Customizable difficulty lets Birds of Steel cater for all levels of flying experience. Arcade mode turns the game into a kind of skybound FPS, much in the vein of other console stalwarts like Crimson Skies, HAWX and the Ace Combat series. Planes never stall or run out of ammo, while a burst of gunfire sends dimwitted enemies tumbling from the skies in droves. Realistic settings up the ante somewhat with a twitchier flight model, meaning that you’ll need to learn how to pull manoeuvres without spinning or stalling, but it’s on Simulator difficulty that the real action happens. The plane creaks and groans with the wind and weather, and fighting the stick as targets shudder into your sights feels an authentically fraught business. Taking down opponents becomes vastly tougher, as you close in, pick your moment, adjust prop speed and trim and aim desperately for the engines.
Graphics-wise, Birds of Steel looks as though it’s based on assets from the ageing (but still excellent) IL-2 Sturmovik series, with a bit of flash and dazzle grafted on. As such, the visuals vary between serviceable and gorgeous — there’s some jaggedness in-game that isn’t visible in the heavily anti-aliased publicity shots, and ground textures can look dubious up close. When the whole thing is rushing past the cockpit at 300mph, however, you’re unlikely to notice it much. Clever touches here and there add to the completeness of the experience: dip too low while nursing a wounded bomber in to land over a forest and you’ll hear the thump and scrape of treetops on the plane’s belly, while sending cannon rounds into an opponent’s hydraulic system risks blacking out your own canopy with splatters of oil.
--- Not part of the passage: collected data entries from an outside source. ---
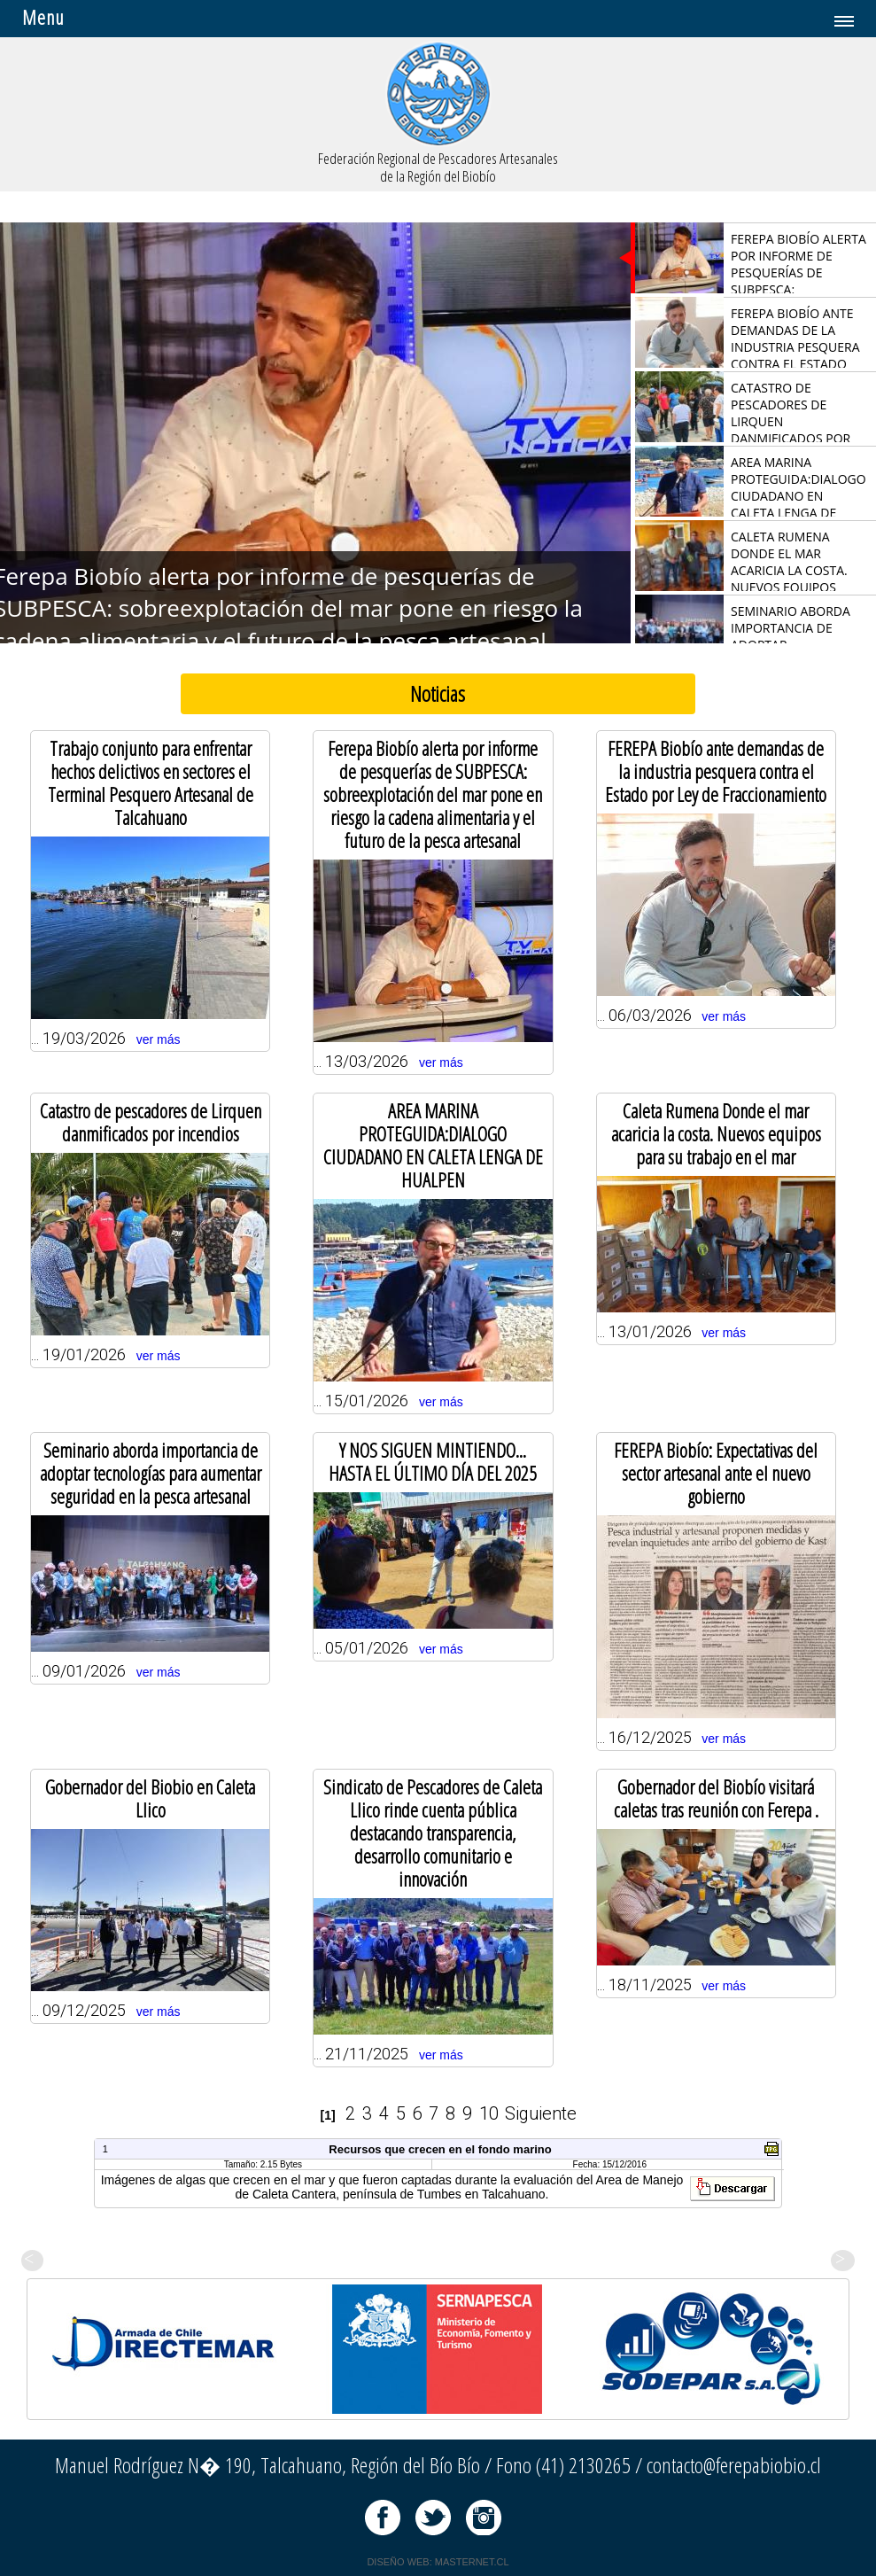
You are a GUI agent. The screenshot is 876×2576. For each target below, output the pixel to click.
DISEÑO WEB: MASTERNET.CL (437, 2562)
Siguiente (541, 2113)
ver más (158, 1039)
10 (489, 2113)
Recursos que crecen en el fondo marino (440, 2149)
Controls map surprisingly well to a pad, at least on the easiest difficulty, but the more complex aircraft management on the tougher grades will benefit from a joystick and some judicious use of the powerful remapping tool that lurks in the options. PS3 owners will find that their console is compatible with a healthy range of sticks, while options on 360 appear limited to the gigantic, fully adjustable and scary-looking Cyborg FLY 9 from MadCatz (which I used with enormous pleasure) or a new model from Hori available through Amazon. Niche peripherals these may be, but they dramatically improve an already decent experience.
With a game of such size and scope, a few flaws are probably inevitable. Unlocking the game’s hundred flyable planes becomes an exercise in tiresome grind, as the points needed to buy them are few and far between in the campaign but plentiful in multiplayer. Gaijin is clearly trying to build a serious online community (and the multiplayer modes, from versus to co-op, are seamlessly integrated) but it makes things a slog for offline-only players. Saving progress in the dynamic campaigns is prohibited, so you need to be sure of a significant chunk of time before firing them up. Most irritatingly, the campaign is clearly conceived with the arcade settings in mind and doesn’t scale — so fans of Simulation mode will find it flatly impossible to achieve most mission goals on settings even approaching realistic. Still, what Birds of Steel does right, it does far better than any similar game on consoles. If Second World War flying is your thing, you’ll find a dizzying amount of content here for the money.